在另一個元素下搜索類元素-有解無憂

我抓取每日陣容，并且需要找出一個團隊是否沒有發布它的陣容。在這種情況下，有一個名為 lineup__no 的類元素。我想查看每個團隊并檢查是否發布了陣容，如果沒有，則將該團隊索引添加到串列中。例如，如果有 4 支球隊在比賽，并且第一和第三隊沒有發布陣容，我想回傳 [0,2] 的串列。我猜某種串列理解可能會幫助我到達那里，但很難想出我需要的東西。我現在嘗試了一個 for 回圈來獲取主標題下的每個專案。我也嘗試將每個 li 專案的文本添加到串列中并搜索“未知陣容”，但沒有成功。

from selenium import webdriver

from selenium.common.exceptions import NoSuchElementException

from bs4 import BeautifulSoup
import requests
import pandas as pd

#Scraping lineups for updates
url = 'https://www.rotowire.com/baseball/daily-lineups.php'

##Requests rotowire HTML
r = requests.get(url)
soup = BeautifulSoup(r.text, "html.parser")

games = soup.select('.lineup.is-mlb')
for game in games:
    initial_list = game.find_all('li')
    print(initial_list)

uj5u.com熱心網友回復：

因為我更熟悉 Selenium，所以我會給你 Selenium 解決方案。
請在作為注釋給出的代碼中查看我的解釋。

from selenium import webdriver
from selenium.webdriver.common.by import By
from selenium.webdriver.support.ui import WebDriverWait
from selenium.webdriver.support import expected_conditions as EC
import time

driver = webdriver.Chrome()
driver.maximize_window()
wait = WebDriverWait(driver, 20)
driver.get("https://www.rotowire.com/baseball/daily-lineups.php")
#wait for at least 1 game element to be visible
wait.until(EC.visibility_of_element_located((By.CSS_SELECTOR, ".lineup.is-mlb")))
#add a short delay so that all the other games are loaded
time.sleep(0.5)
#get all the games blocks
games = driver.find_elements(By.CSS_SELECTOR,".lineup.is-mlb")
#iterate over the games elements with their indexes in a list comprehension
no_lineup = [j for idx, game in enumerate(games) for j in [idx*2, idx*2 1] if game.find_elements(By.XPATH, ".//li[@class='lineup__no']")] 

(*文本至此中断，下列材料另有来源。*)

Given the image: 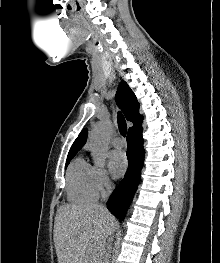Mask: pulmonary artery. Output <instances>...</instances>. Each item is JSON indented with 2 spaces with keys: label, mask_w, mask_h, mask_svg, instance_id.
<instances>
[{
  "label": "pulmonary artery",
  "mask_w": 220,
  "mask_h": 263,
  "mask_svg": "<svg viewBox=\"0 0 220 263\" xmlns=\"http://www.w3.org/2000/svg\"><path fill=\"white\" fill-rule=\"evenodd\" d=\"M112 145L115 148H121L124 145V142H123V140L120 137H114L112 139Z\"/></svg>",
  "instance_id": "e3ab8cb5"
}]
</instances>
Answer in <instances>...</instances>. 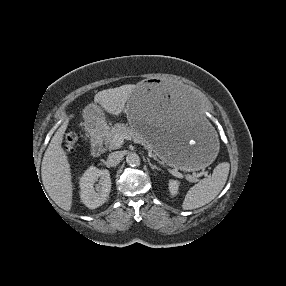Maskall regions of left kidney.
<instances>
[{"label": "left kidney", "instance_id": "1", "mask_svg": "<svg viewBox=\"0 0 286 286\" xmlns=\"http://www.w3.org/2000/svg\"><path fill=\"white\" fill-rule=\"evenodd\" d=\"M178 189H179V182L176 180H171L169 182V191L170 193L174 196L178 193Z\"/></svg>", "mask_w": 286, "mask_h": 286}]
</instances>
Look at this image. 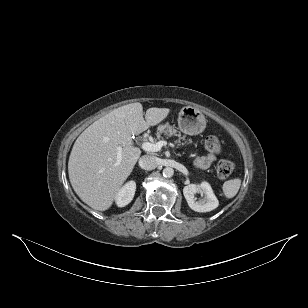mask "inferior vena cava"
Instances as JSON below:
<instances>
[{"label": "inferior vena cava", "instance_id": "inferior-vena-cava-1", "mask_svg": "<svg viewBox=\"0 0 308 308\" xmlns=\"http://www.w3.org/2000/svg\"><path fill=\"white\" fill-rule=\"evenodd\" d=\"M158 165V159L155 156L144 155L139 159V166L145 170L155 169Z\"/></svg>", "mask_w": 308, "mask_h": 308}]
</instances>
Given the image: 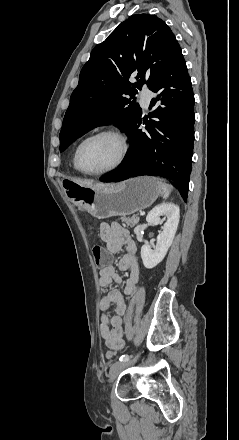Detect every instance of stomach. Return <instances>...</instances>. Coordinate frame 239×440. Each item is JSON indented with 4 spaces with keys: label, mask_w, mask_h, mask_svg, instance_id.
<instances>
[{
    "label": "stomach",
    "mask_w": 239,
    "mask_h": 440,
    "mask_svg": "<svg viewBox=\"0 0 239 440\" xmlns=\"http://www.w3.org/2000/svg\"><path fill=\"white\" fill-rule=\"evenodd\" d=\"M70 198L88 214L102 220L111 216H130L152 206L162 188L156 178L141 176L105 188H86L71 182Z\"/></svg>",
    "instance_id": "1"
}]
</instances>
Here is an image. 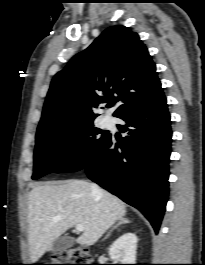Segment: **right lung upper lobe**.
<instances>
[{
	"mask_svg": "<svg viewBox=\"0 0 205 265\" xmlns=\"http://www.w3.org/2000/svg\"><path fill=\"white\" fill-rule=\"evenodd\" d=\"M161 90L155 64L138 34L111 26L54 76L37 131L94 120V109L103 103L116 105L113 115L119 117Z\"/></svg>",
	"mask_w": 205,
	"mask_h": 265,
	"instance_id": "obj_1",
	"label": "right lung upper lobe"
}]
</instances>
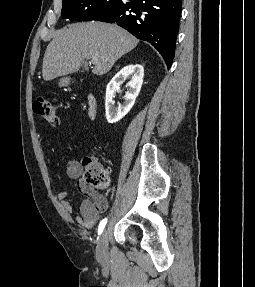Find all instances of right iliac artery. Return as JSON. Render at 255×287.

#print the collected results
print(no_lineup)
#quit the driver
driver.quit()

uj5u.com熱心網友回復：

只需在帶有的<li>標簽下查看。然后enumerate在迭代時用于跟蹤串列的索引。我沒有一些球隊有陣容的例子（我必須稍后檢查，因為陣容在這里填充），所以我可能會改變邏輯if lineupStatus.text.strip() == 'Unknown Lineup'以更健壯。但在我能確切地看到 html 在這一點上的樣子之前，我必須假設“lineup__no”類總是存在的。但就像我說的，一旦我看到這個頁面的一些陣容，我會調整它。

順便一提，

The Guardians lineup has not been posted yet.

把我扔在那里一秒鐘......完全忘記了這一點！

from bs4 import BeautifulSoup
import requests
import re

#Scraping lineups for updates
url = 'https://www.rotowire.com/baseball/daily-lineups.php'

##Requests rotowire HTML
r = requests.get(url)
soup = BeautifulSoup(r.text, "html.parser")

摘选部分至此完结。